We were asked to help someone this morning as all of their files had been encrypted by the Cryptowall virus. Unfortunately we can't do anything to reverse the files encryption as this is one of the best designed examples of ransomware out there, but we can detail the infection to you and learn something about business network design.
To get onto the target computer a peice of dropper software (installed by using an exploit in a browser on a website) executes and scopes out the machine. This then downloads the Cryptowall executable which contacts the its command server and generates a public key which the software then uses to encrypt all the files and leaves a message asking for 500 EUR to get a program and the private key to decrypt them.
This is bad (obviously), but the most dangerous situation comes if the machine is connected to any shares on the network.
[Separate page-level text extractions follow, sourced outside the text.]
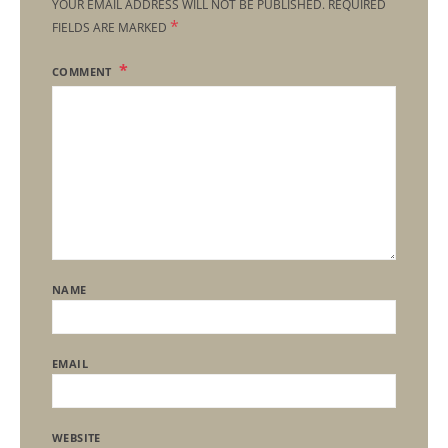
YOUR EMAIL ADDRESS WILL NOT BE PUBLISHED.
REQUIRED
*
FIELDS ARE MARKED
COMMENT
NAME
EMAIL
WEBSITE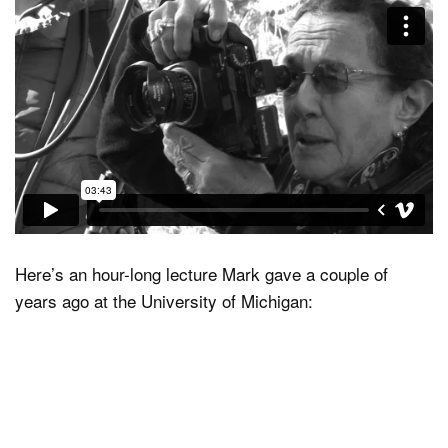
Here’s an hour-long lecture Mark gave a couple of
years ago at the University of Michigan:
It turns from being an small isolated pc being damaged to a large fileserver with centralised company data as the software goes through these shares and encrypts any files it has access to, possibly destroying everything if no backups are taken.
Today was lucky - we had backups (never pay these guys) and the damage was minimal due to the user very low rights but it still took a while to clear up. Unfortunately these attacks are only going to get more sophisticated and we strongly recommend that people either properly secure their public shares with fine grained permissions to limit damage if the worst should happen or use some sort of wrapper around the filesystem (like Sharepoint) and discard the windows shares all together.
Oh, and always - antivirus, app whitelisting (if on a domain) and most importantly, education and awareness by your users will prevent the infection in the first place!